Stephen and Kevin  present their narrative therapy group, which acts as an ongoing laboratory to test out new and preferred identities in the social situation of the group, while discouraging group level stories. There will be ample opportunity for outsider witnessing and reflection within the group.

 What’s happening with Re-authoring Teaching? What’s going on behind the scenes?  Its become an annual tradition to set aside a Collab Salon to review new developments.

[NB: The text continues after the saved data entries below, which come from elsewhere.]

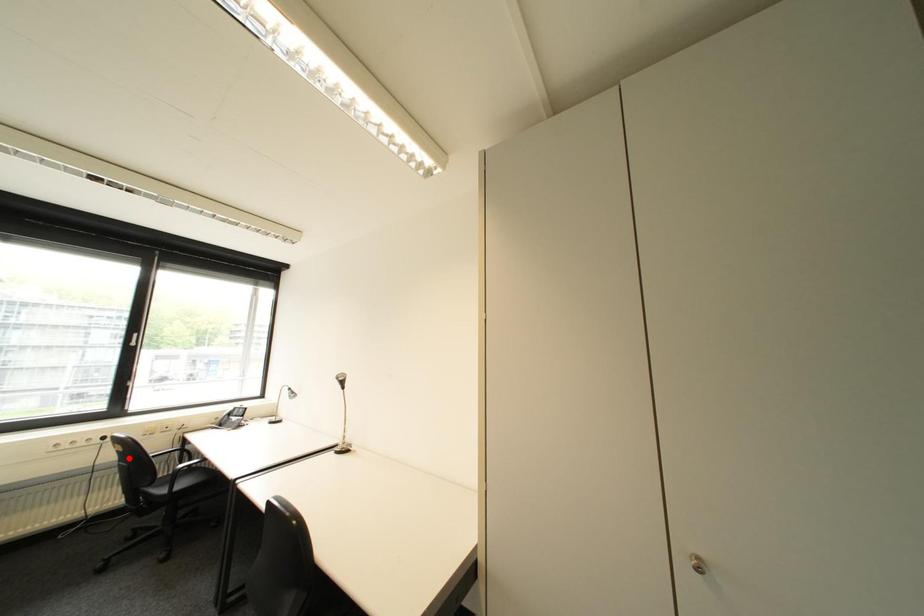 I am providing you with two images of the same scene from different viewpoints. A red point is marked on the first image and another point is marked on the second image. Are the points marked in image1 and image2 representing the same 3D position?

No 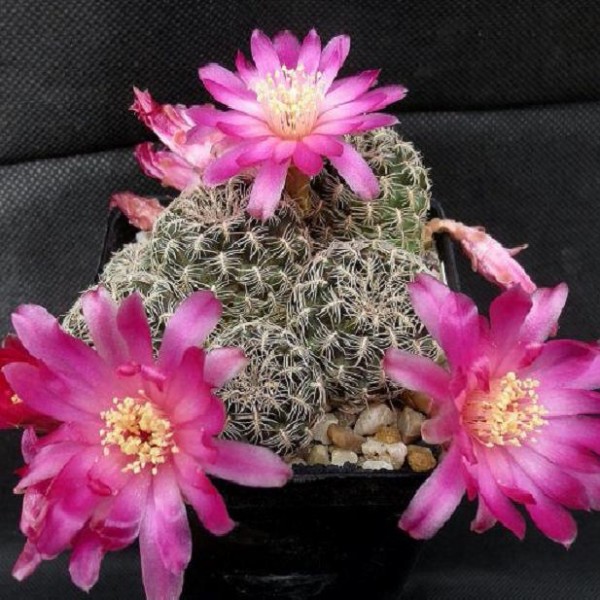 I want to click on planter, so click(x=110, y=231). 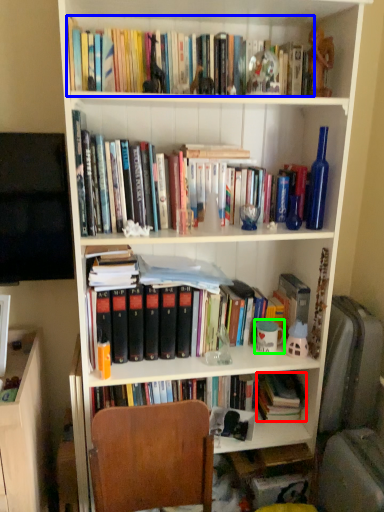 Question: Estimate the real-world distances between objects in this image. Which object is closer to book (highlighted by a red box), book (highlighted by a blue box) or coffee cup (highlighted by a green box)?

Choices:
 (A) book
 (B) coffee cup

Answer: (B) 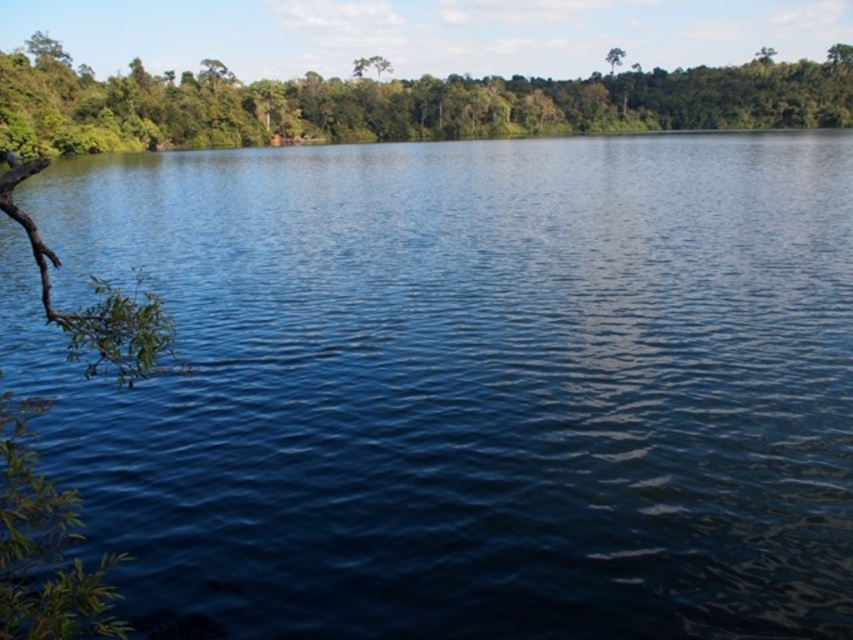 You are a bird looking for a nesting spot. You see the green leafy tree at upper left and the green leafy tree at upper center. Which tree has a wider canopy for nesting?

The green leafy tree at upper left has a wider canopy than the green leafy tree at upper center, so it is better for nesting.

You are a bird looking for a nesting spot. You see the green leafy tree at upper left and the green leafy tree at upper center. Which tree would you choose if you want a larger tree to build your nest?

The green leafy tree at upper left is bigger than the green leafy tree at upper center, so you should choose the green leafy tree at upper left to build your nest. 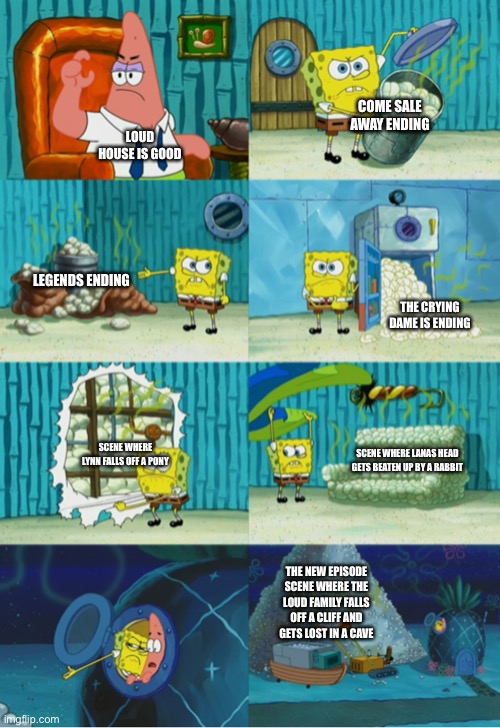 Where is `floor`? Image resolution: width=500 pixels, height=728 pixels. floor is located at coordinates (473, 154). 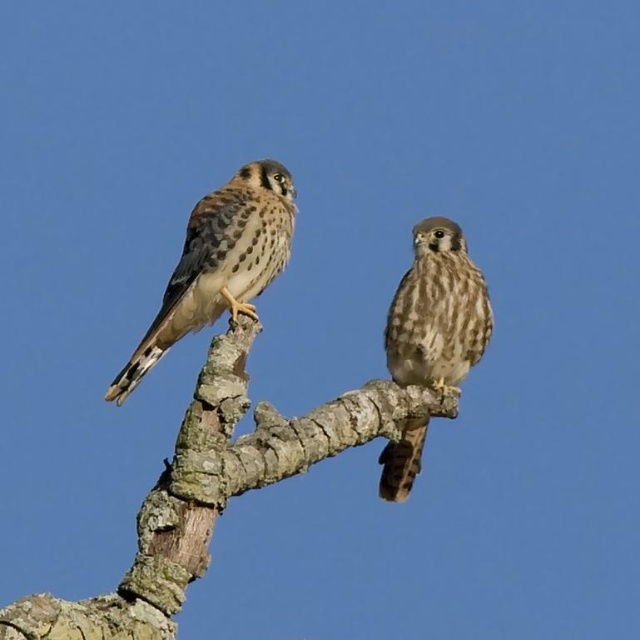 You are a birdwatcher observing two American Kestrels perched on a tree branch. You notice both have brown speckled feathers at left and brown speckled feathers at center. Which set of feathers is shorter?

The brown speckled feathers at left are shorter than the brown speckled feathers at center.

You are a birdwatcher trying to identify the tree branch where the American Kestrels are perched. According to the image, where is the brown rough tree branch at center located in terms of coordinates?

The brown rough tree branch at center is located at point [216,490]. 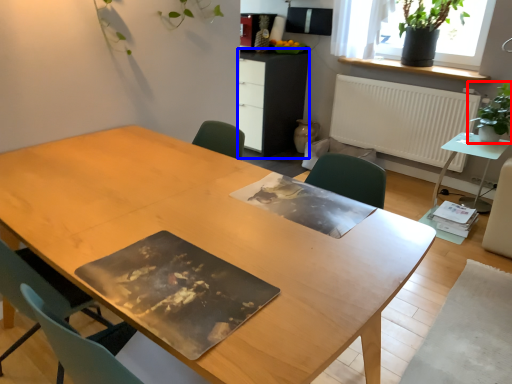 Question: Which of the following is the farthest to the observer, houseplant (highlighted by a red box) or computer desk (highlighted by a blue box)?

Choices:
 (A) houseplant
 (B) computer desk

Answer: (B) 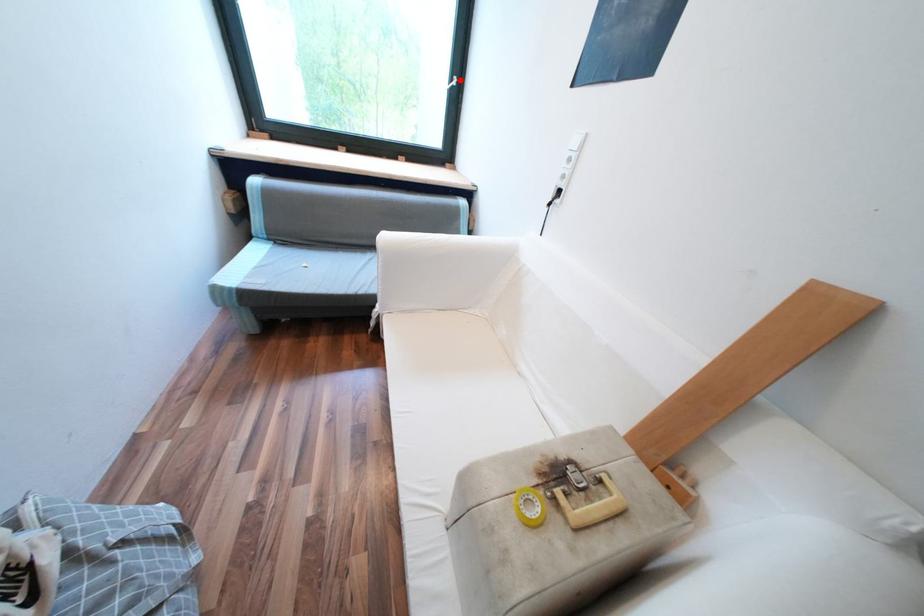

We are eager to show off some new developments with our Faculty Offerings, Workshops/Narrative Camp, Community Higher Education/Educators Portal, Community and our Reauthoring Teaching Youtube Channel.  There will be lots to share, and we are very eager for your input. Please join us!

Chris Darmody ( Perth, Australia) will describe Camp Retreat – a de-patholgising 3 day program for 20 young people aged 14-17 who are engaged in a mental health service. It is run 4 times a year and it is narratively informed. Many of the participants coming into camp will come with a mental health diagnosis and the stigma associated with engaging with a mental health service and the associated feelings of identity failure. The intention of the program is to separate a person from the problem and engage in different activities without the problem being present. By having this experience it is hoped that participants can return to their lives with an understanding of how much influence the problem has over their lives, decisions about how much they want a problem to be there, and skills to reduce its influence on their lives.

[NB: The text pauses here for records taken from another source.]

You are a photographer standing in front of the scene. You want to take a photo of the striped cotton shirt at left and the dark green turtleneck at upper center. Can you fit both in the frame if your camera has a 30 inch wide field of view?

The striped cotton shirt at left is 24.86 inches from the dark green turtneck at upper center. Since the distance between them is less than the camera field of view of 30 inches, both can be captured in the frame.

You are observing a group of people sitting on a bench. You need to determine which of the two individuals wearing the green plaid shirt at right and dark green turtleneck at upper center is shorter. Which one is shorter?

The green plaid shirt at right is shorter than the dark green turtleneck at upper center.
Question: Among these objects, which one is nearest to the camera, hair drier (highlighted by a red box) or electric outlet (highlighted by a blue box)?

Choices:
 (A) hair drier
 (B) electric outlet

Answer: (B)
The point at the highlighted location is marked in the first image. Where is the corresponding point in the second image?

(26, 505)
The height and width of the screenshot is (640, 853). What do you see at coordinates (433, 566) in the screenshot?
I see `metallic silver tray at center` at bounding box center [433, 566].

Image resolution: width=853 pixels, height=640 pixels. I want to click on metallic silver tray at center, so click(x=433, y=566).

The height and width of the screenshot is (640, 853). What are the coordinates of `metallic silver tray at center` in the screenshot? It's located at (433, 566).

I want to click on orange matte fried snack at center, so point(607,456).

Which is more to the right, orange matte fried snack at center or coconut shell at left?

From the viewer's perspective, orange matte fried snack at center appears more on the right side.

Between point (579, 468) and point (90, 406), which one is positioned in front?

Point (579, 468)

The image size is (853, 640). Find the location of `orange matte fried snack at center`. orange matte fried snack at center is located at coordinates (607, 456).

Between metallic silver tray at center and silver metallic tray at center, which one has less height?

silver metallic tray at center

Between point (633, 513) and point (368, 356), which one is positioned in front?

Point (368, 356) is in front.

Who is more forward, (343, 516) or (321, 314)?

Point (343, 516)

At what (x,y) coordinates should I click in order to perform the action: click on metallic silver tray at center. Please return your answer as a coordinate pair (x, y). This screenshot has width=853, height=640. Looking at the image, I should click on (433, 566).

Have Post Modern ideas failed effective work in partnering with our clients around the role severe depression plays in people’s lives? It is my contention it has. As someone with 43 years of lived experience with depression coming and going as an unwanted companion, Amy Gottlieb has been offered many well meaning yet unhelpful ideas from post modern practitioners. In this salon she will endeavor to generate thought about how holding a rigid post modern stance (in the name of not being rigid) may not serve our clients as they come to us for help to get distance from depression robbing them of joy. Please join us!

As someone who is interested in the intersection between psychedelics and psychotherapy, Gabriel Garcia has many questions about the changing landscape of these substances, their legality, and viability as agents of psychological change. Chris hopes to present some of the emerging models for working with stories of psychedelic experiences and fold these models into postmodern and narrative ideas. This will be a springboard for the creating a generative discussion for those who attend.

Sasha will share a practice she calls a “virtue inquiry” that she often guides her approach to end-of-life conversations. A virtue inquiry is an inquiry a counsellor undertakes with a person or persons that listens for and researches virtues that are valued by the person or persons the counsellor is meeting with.  Virtue inquires draw on ideas and practices developed by David Epston including “getting to know the person ahead of the problem”, “researching moral character” and “wonderfulness inquiries” with children (see Epston, 2004; Epston & Marsden, 2010; Marsden, Epston & Markham, 2016). They also build from a paper by Eve Lipchik (1988) called “Interviewing with a constructive ear” that had an influence on my early practice. Virtue inquiries take place with adults or young adults and so flow differently from “wonderfulness inquiries” (see chapter 2 in Marsten, Epston & Markham, 2016).

Somatic therapies and a resurgence of interest in affect are two significant trends in recent times. These movements invite narrative-oriented practitioners to pause and unpack what claims are being made and their implications. In exploring challenges and possibilities, we will consider the dialogical features, affective tones, emotional depictions and embodied expressions of re-membering practices. We will focus on a notion of relational fields in instituting new forms of everyday living. Especially we will give attention to expanding relational fields of kindness when tyrannical and devaluing voices seek to usurp a person’s voice and erase their knowing about their achievements.